The World Heritage Committee,
1. Having examined Documents WHC-08/32.COM/8B.Add and WHC-08/32.COM/INF.8B1.Add,
2. Inscribes the Historic Centres of Berat and Gjirokastra, Albania, on the World Heritage List on the basis of criteria (iii) and (iv);
3. Adopts the following Statement of Outstanding Universal Value:
These two fortified historic centres are remarkably well preserved, and this is particularly true of their vernacular buildings. They have been continuously inhabited from ancient times down to the present day. Situated in the Balkans, in Southern Albania, and close to each other, they bear witness to the wealth and diversity of the urban and architectural heritage of this region.
Berat and Gjirokastra bear witness to a way of life which has been influenced over a long period by the traditions of Islam during the Ottoman period, while at the same time incorporating more ancient influences. This way of life has respected Orthodox Christian traditions which have thus been able to continue their spiritual and cultural development, particularly at Berat.
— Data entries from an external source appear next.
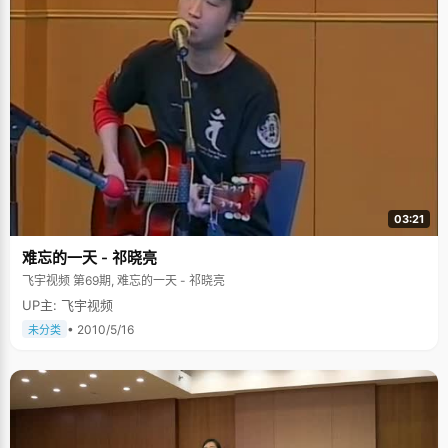
03:21
难忘的一天 - 祁晓亮
飞宇视频 第69期, 难忘的一天 - 祁晓亮
UP主: 飞宇视频
• 2010/5/16
未分类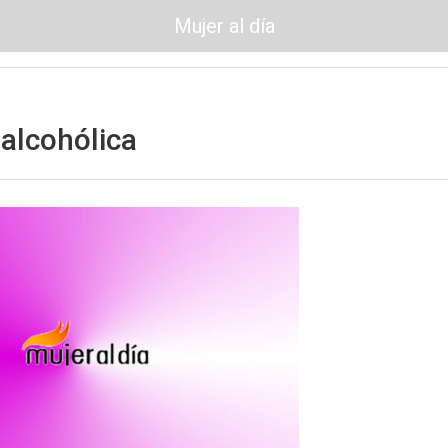
Mujer al día
alcohólica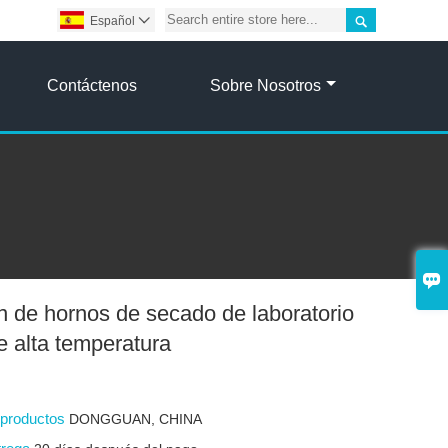

Español

Contáctenos
Sobre Nosotros

n de hornos de secado de laboratorio
e alta temperatura
s productos
DONGGUAN, CHINA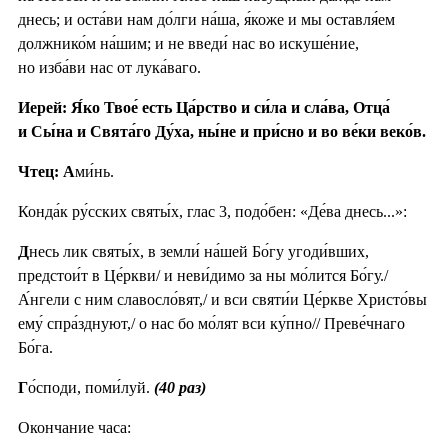
днесь; и оста́ви нам до́лги на́ша, я́коже и мы оставля́ем
должнико́м на́шим; и не введи́ нас во искуше́ние,
но изба́ви нас от лука́ваго.
Иерей: Я́ко Твое́ есть Ца́рство и си́ла и сла́ва, Отца́
и Сы́на и Свята́го Ду́ха, ны́не и при́сно и во ве́ки веко́в.
Чтец: А
ми́нь.
Конда́к ру́сских святы́х, глас 3, подо́бен: «Де́ва днесь...»:
Д
несь лик святы́х, в земли́ на́шей Бо́гу угоди́вших,
предстои́т в Це́ркви/ и неви́димо за ны мо́лится Бо́гу./
А́нгели с ним славосло́вят,/ и вси святи́и Це́ркве Христо́вы
ему́ спра́зднуют,/ о нас бо мо́лят вси ку́пно// Преве́чнаго
Бо́га.
Г
о́споди, поми́луй.
(40 раз)
Окончание часа: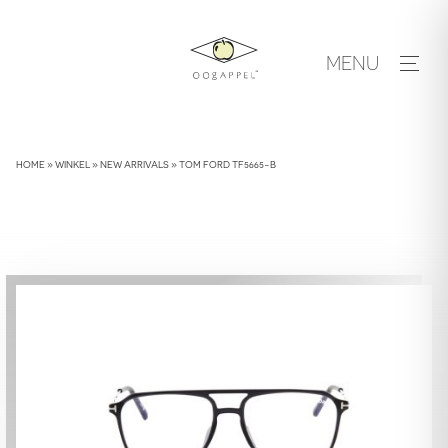
Skip
to
MENU
content
HOME
»
WINKEL
»
NEW ARRIVALS
»
TOM FORD TF5665-B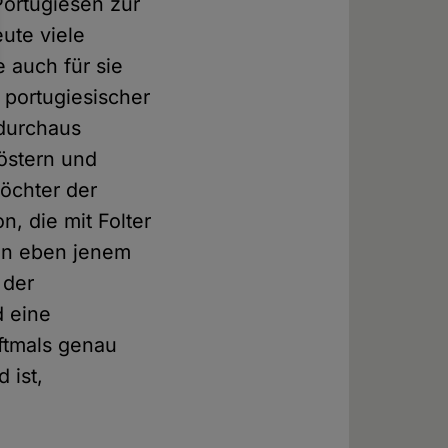
Portugiesen zur
ute viele
 auch für sie
t portugiesischer
 durchaus
löstern und
Töchter der
, die mit Folter
 an eben jenem
 der
d eine
oftmals genau
 ist,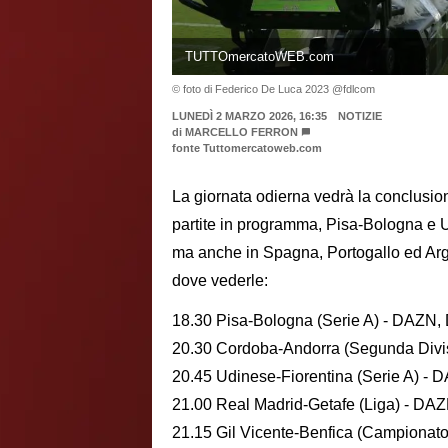
TUTTOmercatoWEB.com
© foto di Federico De Luca 2023 @fdlcom
LUNEDÌ 2 MARZO 2026, 16:35
NOTIZIE
di
MARCELLO FERRON
fonte Tuttomercatoweb.com
La giornata odierna vedrà la conclusion
partite in programma, Pisa-Bologna e Ud
ma anche in Spagna, Portogallo ed Arg
dove vederle:
18.30 Pisa-Bologna (Serie A) - DAZN
20.30 Cordoba-Andorra (Segunda Divi
20.45 Udinese-Fiorentina (Serie A
21.00 Real Madrid-Getafe (Liga) - DA
21.15 Gil Vicente-Benfica (Campionat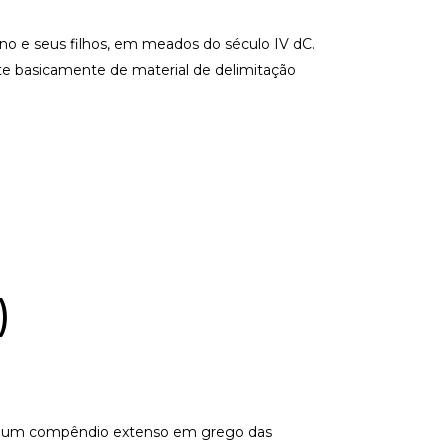
no e seus filhos, em meados do século IV dC.
ste basicamente de material de delimitação
)
eveu um compêndio extenso em grego das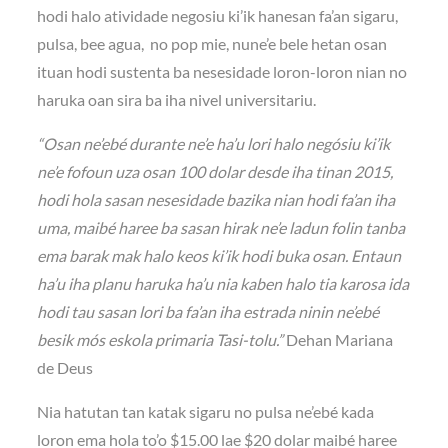
hodi halo atividade negosiu ki’ik hanesan fa’an sigaru,
pulsa, bee agua, no pop mie, nune’e bele hetan osan
ituan hodi sustenta ba nesesidade loron-loron nian no
haruka oan sira ba iha nivel universitariu.
“Osan ne’ebé durante ne’e ha’u lori halo negósiu ki’ik
ne’e fofoun uza osan 100 dolar desde iha tinan 2015,
hodi hola sasan nesesidade bazika nian hodi fa’an iha
uma, maibé haree ba sasan hirak ne’e ladun folin tanba
ema barak mak halo keos ki’ik hodi buka osan. Entaun
ha’u iha planu haruka ha’u nia kaben halo tia karosa ida
hodi tau sasan lori ba fa’an iha estrada ninin ne’ebé
besik mós eskola primaria Tasi-tolu.”
Dehan Mariana
de Deus
Nia hatutan tan katak sigaru no pulsa ne’ebé kada
loron ema hola to’o $15.00 lae $20 dolar maibé haree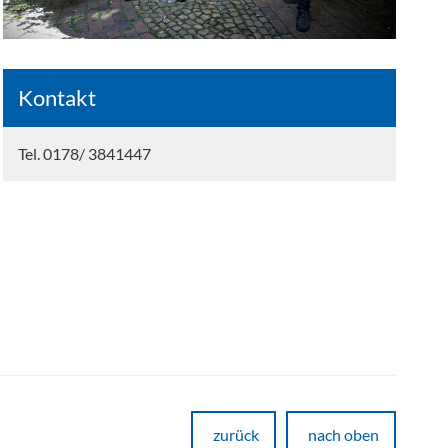
Kontakt
Tel. 0178/ 3841447
zurück
nach oben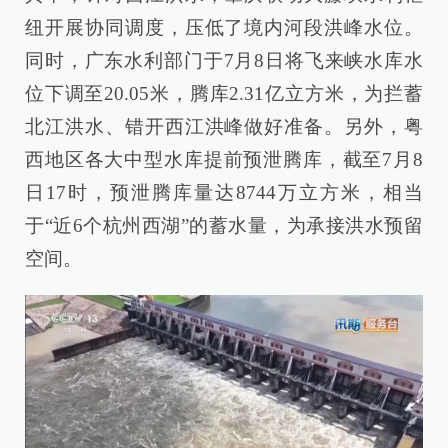
纽开展协同调度，压低了境内河段洪峰水位。
同时，广东水利部门于7月8日将飞来峡水库水
位下调至20.05米，腾库2.31亿立方米，为拦蓄
北江洪水、错开西江洪峰做好准备。另外，粤
西地区各大中型水库提前预泄腾库，截至7月8
日17时，预泄腾库量达8744万立方米，相当
于“近6个杭州西湖”的蓄水量，为承接洪水预留
空间。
Gjirokastra was built by major landowners. Around the ancient 13th century citadel, the town has houses with turrets (the Turkish kule) which are characteristic of the Balkans region. Gjirokastra contains several remarkable examples of houses of this type, which date from the 17th century, but also more elaborate examples dating from the early 19th century.
Berat bears witness to a town which was fortified but open, and was over a long period inhabited by craftsmen and merchants. Its urban centre reflects a vernacular housing tradition of the Balkans, examples of which date mainly from the late 18th and the 19th centuries. This tradition has been adapted to suit the town's life styles, with tiered houses on the slopes, which are predominantly horizontal in layout, and make abundant use of the entering daylight.
Criterion (iii): Berat and Gjirokastra bear outstanding testimony to the diversity of urban societies in the Balkans, and to longstanding ways of life which have today almost vanished. The town planning and housing of Gjirokastra are those of a citadel town built by notable landowners whose interests were directly linked to those of the central power. Berat bears the imprint of a more independent life style, linked to its handicraft and merchant functions.
Criterion (iv): Together, the two towns of Gjirokastra and Berat bear outstanding testimony to various types of monument and vernacular urban housing during the Classical Ottoman period, in continuity with the various Medieval cultures which preceded it, and in a state of peaceful coexistence with a large Christian minority, particularly at Berat.
The overall integrity of the two towns is satisfactory, although this was adversely affected by illegal constructions in the late 1990s. Authenticity is also satisfactory, but preservation management must be stepped up and carefully enforced, in accordance with the highest international standards.
The management plan measures and the recently established coordination authority responsible for implementing the plan should encourage an active policy of preservation and conservation of the property's Outstanding Universal Value, particularly as regards urban construction management and visitor facilities.
4. Requests the State Party to submit a report to the World Heritage Centre by 1 February 2009 on the implementation of the following measures:
- a) an inventory should be provided of the illegal construction dating from the late 1990s, together with a plan for the removal of such illegal construction in a medium-term perspective;
- b) specific monitoring indicators should be defined, together with the intervals of their updating;
- c) a programme of archaeological excavations should be proposed, in accordance with the international standards in force;
- d) the firefighting arrangements in the historic urban zone should be improved;
- e) the medium-term plan for the development of tourist facility capacities should be set out in detail.